Os coautores — o advogado Sóstenes Marchezine, vice-presidente do Instituto, e a internacionalista Paola Comin, diretora de Relações Internacionais da mesma instituição — propõem uma avaliação estrutural, histórica e probabilística sobre se o atual momento pode representar uma inflexão global comparável à configuração de uma guerra mundial contemporânea.
Diferentemente de abordagens que interpretam conflitos por analogia superficial com as guerras mundiais passadas, o estudo parte da premissa de que a caracterização de uma guerra sistêmica deve considerar três elementos essenciais: o envolvimento de potências centrais, impacto global generalizado e reconfiguração duradoura da ordem internacional. No século XXI, a guerra tem contornos híbridos e multidomínio, envolvendo não apenas confrontos militares convencionais, mas também componentes cibernéticos, econômicos, informacionais e tecnológicos, transformando disputas regionais em crises de alcance sistêmico.
Decapitação política e ruptura na prática internacional
A morte de Khamenei é caracterizada pelos autores como uma “decapitação política” — a eliminação de um chefe de Estado soberano em um contexto de operação militar de alta complexidade atribuída a atores estatais. Esse evento, segundo o artigo, representa uma ruptura significativa na prática internacional contemporânea por alterar padrões tradicionais de contenção e legitimidade, elevando a temperatura estratégica do sistema global. A capacidade do Irã de manter coesão institucional após o ataque, incluindo a formação de um conselho interino, não elimina o risco de retaliações prolongadas ou escaladas indiretas.
Transição hegemônica e multipolaridade
Os autores situam o conflito no contexto mais amplo de transição hegemônica global, na qual a hegemonia tradicionalmente exercida pelos Estados Unidos enfrenta contestação crescente da China, enquanto a Rússia adota posturas que desafiam a ordem internacional estabelecida no pós-Segunda Guerra Mundial.

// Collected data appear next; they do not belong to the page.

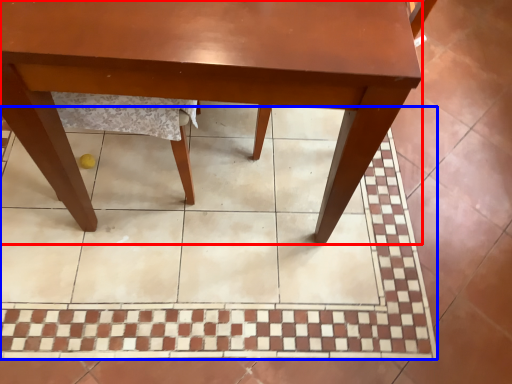 Question: Which object appears closest to the camera in this image, table (highlighted by a red box) or ceramic tile (highlighted by a blue box)?

Choices:
 (A) table
 (B) ceramic tile

Answer: (A) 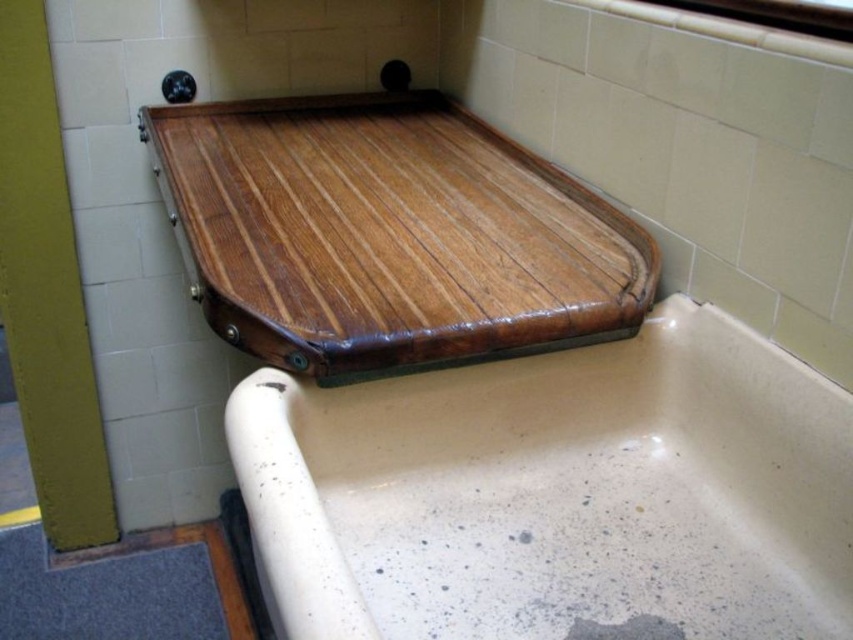 Does speckled ceramic bathtub at upper center come in front of wooden tray at upper center?

Yes, speckled ceramic bathtub at upper center is closer to the viewer.

Who is positioned more to the left, speckled ceramic bathtub at upper center or wooden tray at upper center?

Em períodos de redistribuição de poder, recordam os coautores, aumentam historicamente os riscos de conflito sistêmico, pois rivalidades entre blocos de poder tendem a se intensificar.

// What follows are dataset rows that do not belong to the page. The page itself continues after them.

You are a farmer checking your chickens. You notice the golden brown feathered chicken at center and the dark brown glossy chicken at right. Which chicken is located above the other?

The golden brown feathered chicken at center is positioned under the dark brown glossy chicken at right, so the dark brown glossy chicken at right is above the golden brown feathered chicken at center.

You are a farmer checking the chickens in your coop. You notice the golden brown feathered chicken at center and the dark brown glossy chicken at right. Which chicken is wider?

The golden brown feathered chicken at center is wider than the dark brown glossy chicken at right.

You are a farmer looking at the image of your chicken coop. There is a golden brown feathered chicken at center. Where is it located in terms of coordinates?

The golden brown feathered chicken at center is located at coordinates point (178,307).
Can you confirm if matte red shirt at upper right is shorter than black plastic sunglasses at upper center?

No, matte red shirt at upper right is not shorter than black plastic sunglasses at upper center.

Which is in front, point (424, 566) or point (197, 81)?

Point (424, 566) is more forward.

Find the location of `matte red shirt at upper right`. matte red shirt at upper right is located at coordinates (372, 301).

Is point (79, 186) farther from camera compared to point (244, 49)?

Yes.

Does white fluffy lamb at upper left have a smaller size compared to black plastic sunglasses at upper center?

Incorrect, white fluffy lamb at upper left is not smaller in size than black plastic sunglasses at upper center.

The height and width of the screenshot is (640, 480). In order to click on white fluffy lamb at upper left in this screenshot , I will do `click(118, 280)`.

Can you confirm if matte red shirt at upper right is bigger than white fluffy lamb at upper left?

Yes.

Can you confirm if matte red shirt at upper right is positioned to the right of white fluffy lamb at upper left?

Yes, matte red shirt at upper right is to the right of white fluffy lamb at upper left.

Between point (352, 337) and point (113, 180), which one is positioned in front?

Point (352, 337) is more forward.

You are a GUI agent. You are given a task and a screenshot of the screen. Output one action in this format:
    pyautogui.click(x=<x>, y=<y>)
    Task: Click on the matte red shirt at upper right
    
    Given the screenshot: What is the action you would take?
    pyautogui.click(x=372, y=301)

Nesse processo, fóruns como o BRICS refletem rearranjos geoeconômicos e a consolidação de espaços de cooperação alternativos, contribuindo para a polarização estratégica global.
Energia, gargalos estratégicos e dissuasão nuclear
Outro vetor analisado é o papel de gargalos energéticos, como o Estreito de Ormuz, que é crucial para o fluxo de combustíveis fósseis global. Sua eventual interrupção poderia gerar efeitos imediatos sobre mercados, cadeias de suprimento e custos políticos internos de grandes potências, ampliando o escopo e o impacto de uma crise militar que inicialmente se restringe a um teatro regional.

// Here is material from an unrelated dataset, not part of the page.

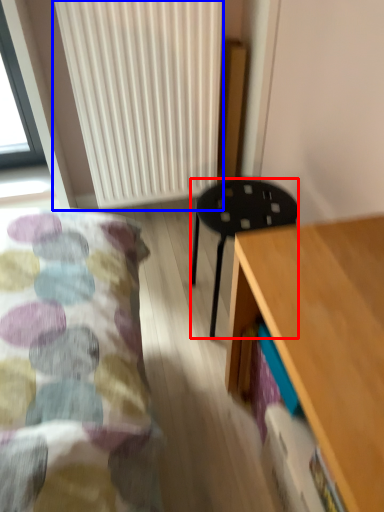 Question: Which point is closer to the camera, stool (highlighted by a red box) or radiator (highlighted by a blue box)?

Choices:
 (A) stool
 (B) radiator

Answer: (A) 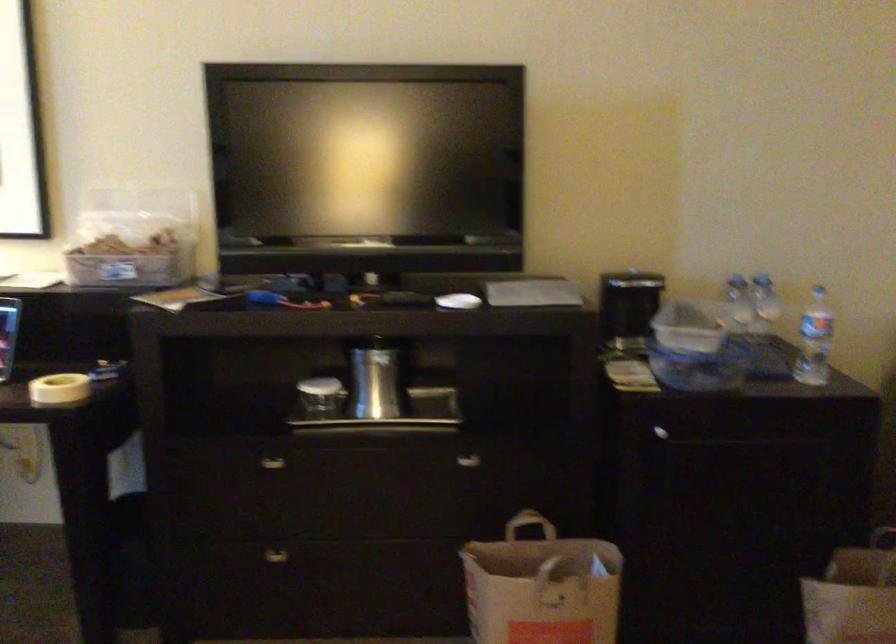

A análise também destaca a importância da dissuasão nuclear como principal mecanismo de contenção entre potências com capacidades atômicas avançadas. O conceito de destruição mútua assegurada, embora não elimine inteiramente os riscos de erro de cálculo, impõe limites racionais ao uso deliberado de capacidades nucleares em conflitos de grande escala.
Cenários probabilísticos projetados
A partir da combinação de variáveis estruturais (transição hegemônica), conjunturais (confronto direto e decapitação política) e mecanismos de contenção (dissuasão nuclear e interdependência econômica), o artigo projeta três cenários:
Os autores ressaltam que a maior vulnerabilidade reside na escalada involuntária — decisões táticas que geram consequências estratégicas imprevisíveis — particularmente em um sistema internacional que já demonstra sinais de tensão estrutural acumulada.
Antecedentes e janela decisória
O estudo também reconstrói um arco histórico que antecede o momento atual, destacando eventos como a crise ucraniana iniciada em 2014 e sua escalada em 2022, além de elementos de rivalidade energética e ideológica que se estendem por diversas regiões e atores. Para os coautores, tais antecedentes indicam que o atual choque — entre Israel, Irã e o papel indireto de potências externas — é expressão de uma ordem internacional em transição permanente.
Nesse sentido, os próximos dias e semanas são descritos como uma “janela decisória crítica”, na qual lideranças políticas e militares ponderarão custo político, econômico e risco estratégico de intensificação ou contenção dos confrontos. A capacidade de canais diplomáticos e mecanismos de prevenção de conflitos será determinante para evitar que o sistema internacional evolua de uma crise ampliada para uma guerra sistêmica de escala verdadeiramente global.